--- START ---

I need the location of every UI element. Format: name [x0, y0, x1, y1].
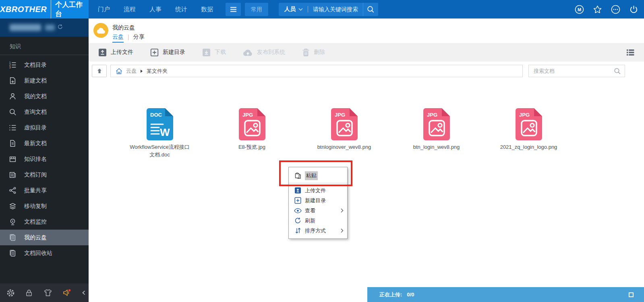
context-menu-item[interactable]: 新建目录: [289, 195, 347, 205]
apps-menu-button[interactable]: [226, 3, 241, 16]
context-menu-item[interactable]: 排序方式: [289, 226, 347, 236]
file-grid: DOCW WorkflowService流程接口文档.doc JPG E8-预览…: [89, 108, 644, 158]
sidebar-section-label: 知识: [0, 37, 89, 50]
quick-access-button[interactable]: 常用: [245, 3, 268, 16]
sidebar-item[interactable]: 批量共享: [0, 183, 89, 198]
context-menu: 粘贴 上传文件 新建目录 查看 刷新: [288, 167, 348, 239]
user-block[interactable]: [0, 18, 89, 37]
upload-status-label: 正在上传:: [379, 291, 402, 298]
tab-drive[interactable]: 云盘: [112, 33, 124, 41]
tab-share[interactable]: 分享: [133, 33, 145, 41]
breadcrumb[interactable]: 云盘 某文件夹: [110, 65, 523, 77]
home-icon[interactable]: [116, 68, 122, 74]
redacted-user-badge: [45, 25, 55, 31]
nav-item[interactable]: 人事: [143, 0, 168, 18]
file-item[interactable]: DOCW WorkflowService流程接口文档.doc: [114, 108, 206, 158]
main-content: 我的云盘 云盘 | 分享 上传文件 新建目录: [89, 18, 644, 302]
search-icon: [367, 6, 375, 13]
tab-divider: |: [128, 34, 129, 40]
svg-text:JPG: JPG: [427, 112, 437, 118]
file-item[interactable]: JPG E8-预览.jpg: [206, 108, 298, 158]
toolbar-button[interactable]: 上传文件: [98, 48, 133, 57]
sidebar-item[interactable]: 新建文档: [0, 73, 89, 88]
refresh-icon: [294, 217, 302, 224]
download-icon: [202, 48, 211, 57]
nav-item[interactable]: 门户: [91, 0, 117, 18]
m-badge-icon[interactable]: M: [575, 5, 584, 14]
sidebar-item[interactable]: 查询文档: [0, 104, 89, 120]
global-search: 人员: [279, 3, 378, 16]
shirt-icon[interactable]: [43, 289, 52, 297]
jpg-file-icon: JPG: [331, 108, 358, 140]
sidebar-menu: 123 文档目录 新建文档 我的文档 查询文档: [0, 57, 89, 261]
publish-icon: [243, 49, 253, 56]
sidebar-item[interactable]: 我的云盘: [0, 230, 89, 245]
context-menu-item[interactable]: 刷新: [289, 216, 347, 226]
sidebar-item[interactable]: 文档订阅: [0, 167, 89, 183]
search-scope-dropdown[interactable]: 人员: [279, 6, 308, 13]
star-icon[interactable]: [593, 5, 602, 14]
sidebar-bottom-bar: [0, 284, 89, 302]
nav-item[interactable]: 数据: [194, 0, 220, 18]
crumb-caret-icon: [140, 69, 143, 73]
context-menu-item[interactable]: 粘贴: [289, 168, 347, 183]
context-menu-item[interactable]: 查看: [289, 205, 347, 216]
search-doc-icon: [8, 108, 17, 116]
document-search-input[interactable]: [533, 68, 614, 74]
sidebar-item[interactable]: 我的文档: [0, 88, 89, 104]
breadcrumb-current[interactable]: 某文件夹: [147, 68, 168, 75]
up-level-button[interactable]: [92, 65, 107, 77]
nav-item[interactable]: 流程: [117, 0, 143, 18]
upload-status-bar: 正在上传: 0/0: [367, 287, 644, 302]
new-folder-icon: [150, 48, 159, 57]
svg-text:JPG: JPG: [519, 112, 530, 118]
breadcrumb-bar: 云盘 某文件夹: [89, 62, 644, 80]
toolbar-button[interactable]: 新建目录: [150, 48, 185, 57]
toolbar-button[interactable]: 发布到系统: [243, 48, 285, 57]
nav-item[interactable]: 统计: [168, 0, 194, 18]
sidebar-item[interactable]: 知识排名: [0, 151, 89, 167]
file-item[interactable]: JPG btn_login_wev8.png: [390, 108, 482, 158]
sidebar-item[interactable]: 文档回收站: [0, 245, 89, 261]
toolbar-button[interactable]: 下载: [202, 48, 226, 57]
brand-logo[interactable]: XBROTHER 个人工作台: [0, 0, 89, 18]
bullet-list-icon: [8, 124, 17, 131]
file-item[interactable]: JPG 2021_zq_login_logo.png: [482, 108, 575, 158]
global-search-input[interactable]: [308, 6, 363, 12]
breadcrumb-root[interactable]: 云盘: [126, 68, 137, 75]
hamburger-icon: [230, 7, 237, 12]
sidebar-item[interactable]: 文档监控: [0, 214, 89, 230]
upload-filled-icon: [98, 48, 107, 57]
global-search-button[interactable]: [363, 3, 378, 16]
layers-icon: [8, 202, 17, 210]
lock-icon[interactable]: [25, 289, 33, 297]
collapse-panel-icon[interactable]: [629, 292, 634, 297]
copy-doc-icon: [8, 234, 17, 241]
sidebar-item[interactable]: 123 文档目录: [0, 57, 89, 73]
toolbar-button[interactable]: 删除: [302, 48, 325, 57]
recycle-icon: [8, 249, 17, 257]
upload-sq-icon: [294, 187, 302, 194]
more-icon[interactable]: [611, 5, 620, 14]
document-search: [528, 65, 625, 77]
workspace-title: 个人工作台: [51, 0, 89, 18]
svg-text:JPG: JPG: [242, 112, 253, 118]
document-search-button[interactable]: [614, 68, 621, 75]
gear-icon[interactable]: [6, 289, 15, 297]
sidebar-item[interactable]: 最新文档: [0, 136, 89, 151]
plus-sq-icon: [294, 197, 302, 204]
file-name: btnloginover_wev8.png: [317, 143, 371, 151]
sidebar-item[interactable]: 移动复制: [0, 198, 89, 214]
sidebar-item[interactable]: 虚拟目录: [0, 120, 89, 136]
speaker-icon[interactable]: [62, 288, 72, 297]
file-item[interactable]: JPG btnloginover_wev8.png: [298, 108, 390, 158]
document-icon: [8, 140, 17, 147]
file-toolbar: 上传文件 新建目录 下载 发布到系统: [89, 43, 644, 62]
svg-text:3: 3: [9, 66, 11, 69]
list-view-toggle[interactable]: [626, 49, 634, 56]
up-arrow-icon: [97, 68, 102, 74]
context-menu-item[interactable]: 上传文件: [289, 185, 347, 195]
power-icon[interactable]: [629, 5, 638, 14]
redacted-user-name: [10, 24, 41, 31]
collapse-icon[interactable]: [82, 290, 85, 295]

--- END ---

## [Task requirements]
All of the records must come back exactly as they stand, minus every picture.

## [The answer]
I need the location of every UI element. Format: name [x0, y0, x1, y1].
context-menu-item[interactable]: 新建目录: [289, 195, 347, 205]
apps-menu-button[interactable]: [226, 3, 241, 16]
context-menu-item[interactable]: 排序方式: [289, 226, 347, 236]
file-grid: DOCW WorkflowService流程接口文档.doc JPG E8-预览…: [89, 108, 644, 158]
sidebar-section-label: 知识: [0, 37, 89, 50]
quick-access-button[interactable]: 常用: [245, 3, 268, 16]
sidebar-item[interactable]: 批量共享: [0, 183, 89, 198]
context-menu: 粘贴 上传文件 新建目录 查看 刷新: [288, 167, 348, 239]
user-block[interactable]: [0, 18, 89, 37]
upload-status-label: 正在上传:: [379, 291, 402, 298]
tab-drive[interactable]: 云盘: [112, 33, 124, 41]
tab-share[interactable]: 分享: [133, 33, 145, 41]
breadcrumb[interactable]: 云盘 某文件夹: [110, 65, 523, 77]
home-icon[interactable]: [116, 68, 122, 74]
redacted-user-badge: [45, 25, 55, 31]
nav-item[interactable]: 人事: [143, 0, 168, 18]
file-item[interactable]: DOCW WorkflowService流程接口文档.doc: [114, 108, 206, 158]
main-content: 我的云盘 云盘 | 分享 上传文件 新建目录: [89, 18, 644, 302]
search-icon: [367, 6, 375, 13]
tab-divider: |: [128, 34, 129, 40]
svg-text:JPG: JPG: [427, 112, 437, 118]
file-item[interactable]: JPG E8-预览.jpg: [206, 108, 298, 158]
toolbar-button[interactable]: 上传文件: [98, 48, 133, 57]
sidebar-item[interactable]: 新建文档: [0, 73, 89, 88]
refresh-icon: [294, 217, 302, 224]
download-icon: [202, 48, 211, 57]
nav-item[interactable]: 门户: [91, 0, 117, 18]
m-badge-icon[interactable]: M: [575, 5, 584, 14]
sidebar-item[interactable]: 查询文档: [0, 104, 89, 120]
global-search: 人员: [279, 3, 378, 16]
shirt-icon[interactable]: [43, 289, 52, 297]
jpg-file-icon: JPG: [331, 108, 358, 140]
sidebar-menu: 123 文档目录 新建文档 我的文档 查询文档: [0, 57, 89, 261]
publish-icon: [243, 49, 253, 56]
sidebar-item[interactable]: 我的云盘: [0, 230, 89, 245]
context-menu-item[interactable]: 刷新: [289, 216, 347, 226]
sidebar-item[interactable]: 文档订阅: [0, 167, 89, 183]
search-scope-dropdown[interactable]: 人员: [279, 6, 308, 13]
star-icon[interactable]: [593, 5, 602, 14]
sidebar-bottom-bar: [0, 284, 89, 302]
nav-item[interactable]: 数据: [194, 0, 220, 18]
crumb-caret-icon: [140, 69, 143, 73]
context-menu-item[interactable]: 粘贴: [289, 168, 347, 183]
context-menu-item[interactable]: 查看: [289, 205, 347, 216]
search-doc-icon: [8, 108, 17, 116]
document-search-input[interactable]: [533, 68, 614, 74]
sidebar-item[interactable]: 我的文档: [0, 88, 89, 104]
breadcrumb-current[interactable]: 某文件夹: [147, 68, 168, 75]
up-level-button[interactable]: [92, 65, 107, 77]
nav-item[interactable]: 流程: [117, 0, 143, 18]
upload-status-bar: 正在上传: 0/0: [367, 287, 644, 302]
new-folder-icon: [150, 48, 159, 57]
svg-text:JPG: JPG: [519, 112, 530, 118]
breadcrumb-bar: 云盘 某文件夹: [89, 62, 644, 80]
toolbar-button[interactable]: 新建目录: [150, 48, 185, 57]
toolbar-button[interactable]: 发布到系统: [243, 48, 285, 57]
nav-item[interactable]: 统计: [168, 0, 194, 18]
sidebar-item[interactable]: 知识排名: [0, 151, 89, 167]
file-item[interactable]: JPG btn_login_wev8.png: [390, 108, 482, 158]
sidebar-item[interactable]: 文档回收站: [0, 245, 89, 261]
toolbar-button[interactable]: 下载: [202, 48, 226, 57]
brand-logo[interactable]: XBROTHER 个人工作台: [0, 0, 89, 18]
bullet-list-icon: [8, 124, 17, 131]
file-item[interactable]: JPG 2021_zq_login_logo.png: [482, 108, 575, 158]
global-search-input[interactable]: [308, 6, 363, 12]
breadcrumb-root[interactable]: 云盘: [126, 68, 137, 75]
hamburger-icon: [230, 7, 237, 12]
sidebar-item[interactable]: 文档监控: [0, 214, 89, 230]
upload-filled-icon: [98, 48, 107, 57]
global-search-button[interactable]: [363, 3, 378, 16]
layers-icon: [8, 202, 17, 210]
lock-icon[interactable]: [25, 289, 33, 297]
collapse-panel-icon[interactable]: [629, 292, 634, 297]
copy-doc-icon: [8, 234, 17, 241]
sidebar-item[interactable]: 123 文档目录: [0, 57, 89, 73]
toolbar-button[interactable]: 删除: [302, 48, 325, 57]
recycle-icon: [8, 249, 17, 257]
upload-sq-icon: [294, 187, 302, 194]
more-icon[interactable]: [611, 5, 620, 14]
document-search: [528, 65, 625, 77]
workspace-title: 个人工作台: [51, 0, 89, 18]
svg-text:JPG: JPG: [242, 112, 253, 118]
document-search-button[interactable]: [614, 68, 621, 75]
gear-icon[interactable]: [6, 289, 15, 297]
sidebar-item[interactable]: 最新文档: [0, 136, 89, 151]
plus-sq-icon: [294, 197, 302, 204]
file-name: btnloginover_wev8.png: [317, 143, 371, 151]
sidebar-item[interactable]: 移动复制: [0, 198, 89, 214]
sidebar-item[interactable]: 虚拟目录: [0, 120, 89, 136]
speaker-icon[interactable]: [62, 288, 72, 297]
file-item[interactable]: JPG btnloginover_wev8.png: [298, 108, 390, 158]
document-icon: [8, 140, 17, 147]
file-toolbar: 上传文件 新建目录 下载 发布到系统: [89, 43, 644, 62]
svg-text:3: 3: [9, 66, 11, 69]
list-view-toggle[interactable]: [626, 49, 634, 56]
up-arrow-icon: [97, 68, 102, 74]
context-menu-item[interactable]: 上传文件: [289, 185, 347, 195]
power-icon[interactable]: [629, 5, 638, 14]
redacted-user-name: [10, 24, 41, 31]
collapse-icon[interactable]: [82, 290, 85, 295]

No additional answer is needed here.